Macy laughed. “I thought they were old and wanted to travel because they were so bored out here in Molly’s Point, if you want to know the truth. Just like you travel at least half of the year yourself. But now I’m wondering why Daddy and Uncle Ray went all those years barely speaking to each other.”
Patricia had just told Macy that, since she didn’t have kids or expect to have any, she was going to leave her half of the original Richards Ranch to Claire Louise and Macy’s kids. “But you tell your boys that they’re going to have to take care of me when I’m old and infirm,” she said. She laughed when she said those words, but Macy read the fear in her eyes.
Macy reached out and patted Patricia’s hands. She tried and couldn’t think of any words to say. Eventually she half-laughed and said, “Maybe we’re all going to have to stay healthy right up to the end, because I can’t see any of the four of them making us chicken noodle soup and running to town for us when we can no longer drive and are out of Depends.” Then, deciding the only course of action possible was to change the subject, she repeated her question, “Why did our fathers both get morose and moody and quit hanging out together?”
Patricia looked out the front windows, to where the sun was obscured by dark clouds that seemed to have sprung up from nowhere, and said, “I didn’t know that it was supposed to rain today.” And then, before Macy could repeat the question, she said, “I don’t know, of course, but I think it was the women. Daddy said they got crosswise with each other at the drop of the hat and it was easier all around to quit the family get-togethers.”
Was that true? Macy wondered. She thought it unlikely that the tension that had always existed between Grandma and her two daughters-in-law could have accounted for the gradual cessation of Richards Family gatherings.
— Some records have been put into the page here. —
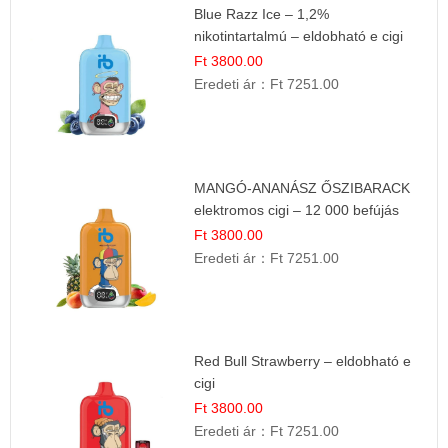
Blue Razz Ice – 1,2%
nikotintartalmú – eldobható e cigi
Ft 3800.00
Eredeti ár：
Ft 7251.00
MANGÓ-ANANÁSZ ŐSZIBARACK
elektromos cigi – 12 000 befújás
Ft 3800.00
Eredeti ár：
Ft 7251.00
Red Bull Strawberry – eldobható e
cigi
Ft 3800.00
Eredeti ár：
Ft 7251.00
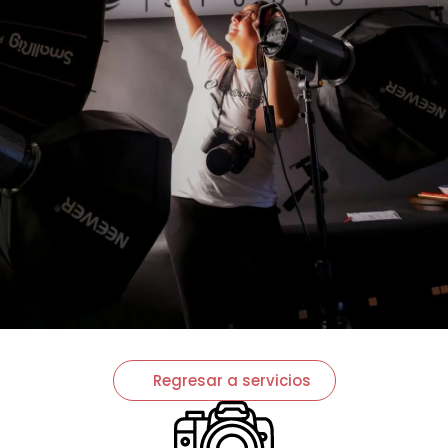
Regresar a servicios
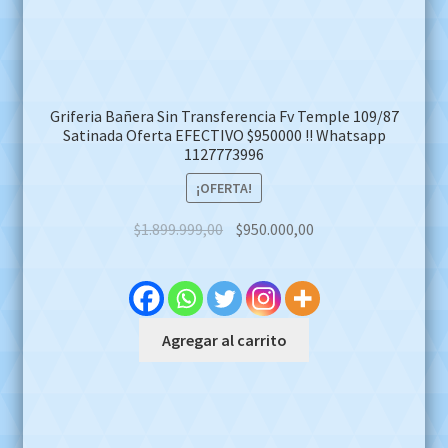
Categorías
Accesorios para baño
(18)
AUTOS PARTICULAR
(0)
Bacha encimera
(10)
Bolsas de Dormir
(1)
Camping
(13)
Deportes &fitnes
(7)
Deposito de Jardin
(0)
electrodomesticos
(1)
ferreteria
(2)
Gazebos
(2)
Grifería
(142)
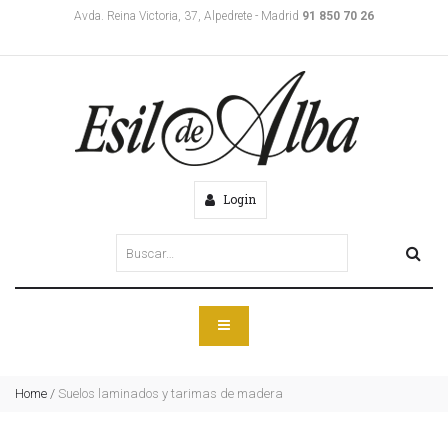
Avda. Reina Victoria, 37, Alpedrete - Madrid
91 850 70 26
Login
Home
/
Suelos laminados y tarimas de madera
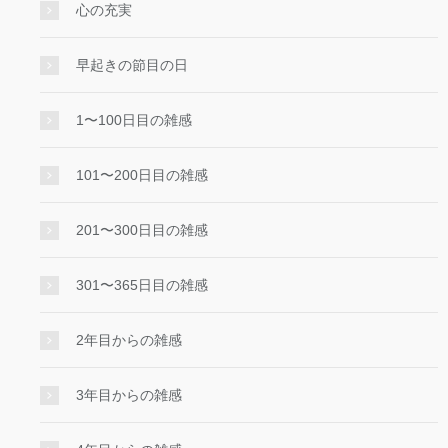
心の充実
早起きの節目の日
1〜100日目の雑感
101〜200日目の雑感
201〜300日目の雑感
301〜365日目の雑感
2年目からの雑感
3年目からの雑感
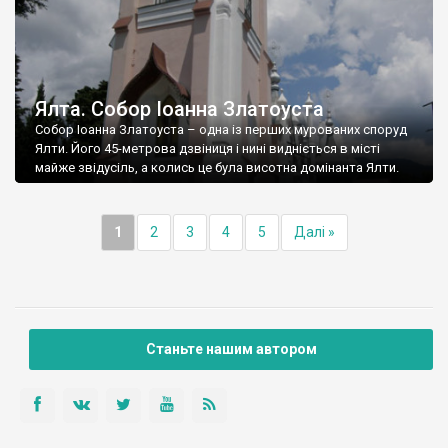
Ялта. Собор Іоанна Златоуста
Собор Іоанна Златоуста – одна із перших мурованих споруд
Ялти. Його 45-метрова дзвіниця і нині видніється в місті
майже звідусіль, а колись це була висотна домінанта Ялти.
1
2
3
4
5
Далі »
Станьте нашим автором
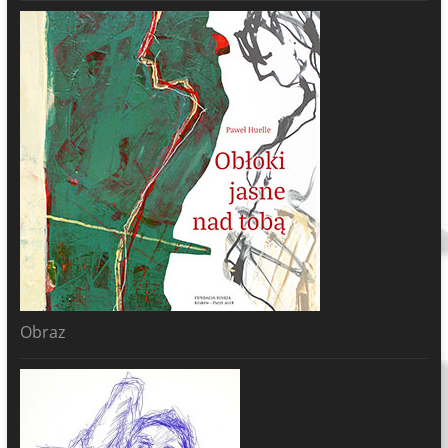
Obraz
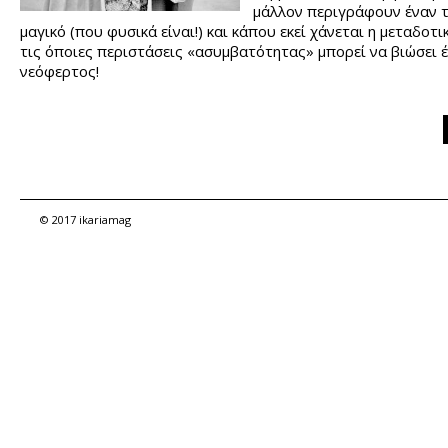
μάλλον περιγράφουν έναν 
μαγικό (που φυσικά είναι!) και κάπου εκεί χάνεται η μεταδοτι
τις όποιες περιστάσεις «ασυμβατότητας» μπορεί να βιώσει 
νεόφερτος!
© 2017 ikariamag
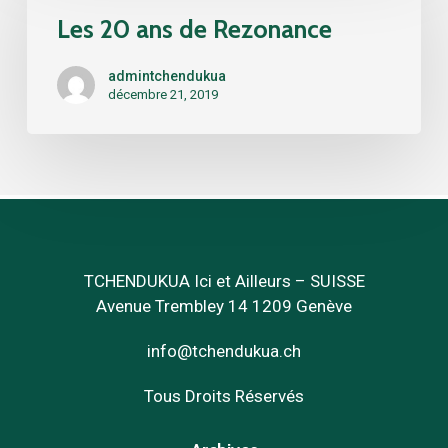
ans
Les 20 ans de Rezonance
de
Rezonance
admintchendukua
décembre 21, 2019
TCHENDUKUA Ici et Ailleurs – SUISSE
Avenue Trembley 14 1209 Genève
info@tchendukua.ch
Tous Droits Réservés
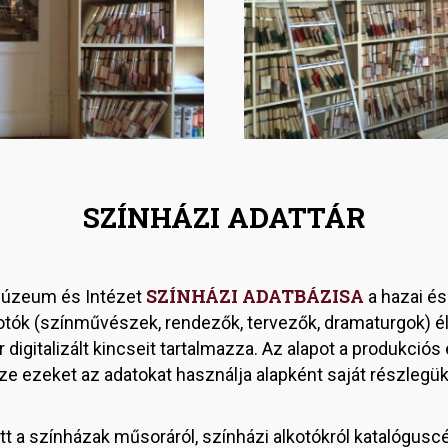
SZÍNHÁZI ADATTÁR
SZÍNHÁZI ADATBÁZISA
Múzeum és Intézet
a hazai és
kotók (színművészek, rendezők, tervezők, dramaturgok) élet
gitalizált kincseit tartalmazza. Az alapot a produkciós 
 ezeket az adatokat használja alapként saját részlegük 
t a színházak műsoráról, színházi alkotókról katalóguscé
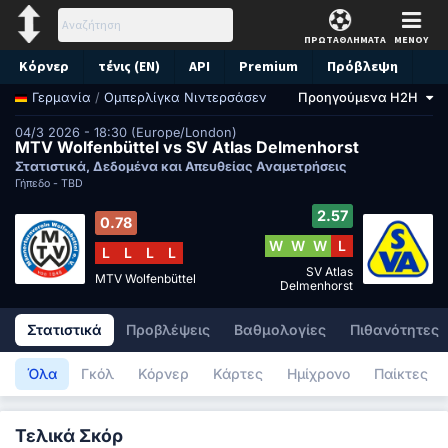
ΠΡΩΤΑΘΛΗΜΑΤΑ
ΜΕΝΟΥ
Κόρνερ
τένις (EN)
API
Premium
Πρόβλεψη
/
Ομπερλίγκα Νιντερσάσεν
Προηγούμενα H2H
Γερμανία
04/3 2026 - 18:30 (Europe/London)
MTV Wolfenbüttel vs SV Atlas Delmenhorst
Στατιστικά, Δεδομένα και Απευθείας Αναμετρήσεις
Γήπεδο -
TBD
2.57
0.78
W
W
W
L
L
L
L
L
SV Atlas
MTV Wolfenbüttel
Delmenhorst
Στατιστικά
Προβλέψεις
Βαθμολογίες
Πιθανότητες
Όλα
Γκόλ
Κόρνερ
Κάρτες
Ημίχρονο
Παίκτες
Τελικά Σκόρ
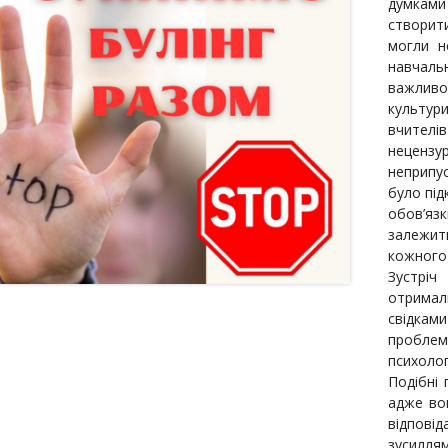
думками
створит
могли н
навчал
важливо
культури
вчителі
нецензу
неприпус
було під
обов’я
залежит
кожного з
Зустріч
отримали
свідка
проблем
психолог
Подібні
адже во
відпові
зусилля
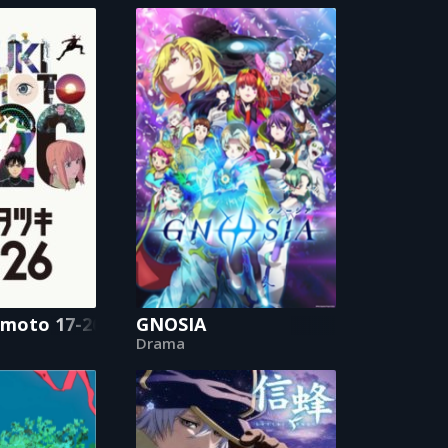
imoto 17-26
GNOSIA
Drama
At least it didn’t seem to Macy as if Ray and Stewart should have survived a death march and returned to a situation where Thanksgiving family dinners were so filled with tension that it became easier not to have them. “I wonder how many of the family truths that we think we know are eventually going to turn out to be either misrepresentations, half-truths, or complete and utter fabrications,” she said.
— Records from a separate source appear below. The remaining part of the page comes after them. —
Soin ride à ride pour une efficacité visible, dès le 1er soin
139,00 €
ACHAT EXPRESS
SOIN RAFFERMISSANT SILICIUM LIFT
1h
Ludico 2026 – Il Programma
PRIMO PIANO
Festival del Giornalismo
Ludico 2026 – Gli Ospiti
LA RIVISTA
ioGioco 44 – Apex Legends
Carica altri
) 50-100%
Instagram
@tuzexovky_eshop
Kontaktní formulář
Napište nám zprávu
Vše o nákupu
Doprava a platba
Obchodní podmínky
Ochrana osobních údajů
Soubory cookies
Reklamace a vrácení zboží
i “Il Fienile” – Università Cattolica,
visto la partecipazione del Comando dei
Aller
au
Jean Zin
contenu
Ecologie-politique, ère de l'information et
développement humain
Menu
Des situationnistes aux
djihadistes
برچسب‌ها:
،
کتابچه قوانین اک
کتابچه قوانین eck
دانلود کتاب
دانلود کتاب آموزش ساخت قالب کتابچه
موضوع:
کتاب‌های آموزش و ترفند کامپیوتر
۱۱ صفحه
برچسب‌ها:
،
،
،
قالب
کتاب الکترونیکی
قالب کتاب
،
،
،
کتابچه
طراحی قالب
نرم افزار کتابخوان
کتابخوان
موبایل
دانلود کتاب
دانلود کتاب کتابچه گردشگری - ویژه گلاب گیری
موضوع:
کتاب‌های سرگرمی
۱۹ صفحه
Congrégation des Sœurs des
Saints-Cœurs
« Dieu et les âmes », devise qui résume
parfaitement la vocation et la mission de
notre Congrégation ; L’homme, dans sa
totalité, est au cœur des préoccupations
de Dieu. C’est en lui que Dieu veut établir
This time it was Patricia who reached out and patted Macy’s clenched hands. Patricia’s laugh was fragile and sounded as if she was forcing the sound out through a constricted larynx. “Life’s hard, and then you die,” she said. Then, gasping at the audacity of her own words, she snatched up her thousand dollar Louie Vuitton handbag, and said, “I’ve got to go. I just came by to cheer you up because I ran into Carlton at City Drug Store and he said you were down in the dumps because your kids left for college today. Looks like I did a great job of that, didn’t I?”
Macy brushed the tears off her cheeks, and stood and walked across the living room, to where Patricia now stood, her hand on the front doorknob. “Thanks for coming,” she said. “You maybe didn’t cheer me up, but you did give me something else to think about.”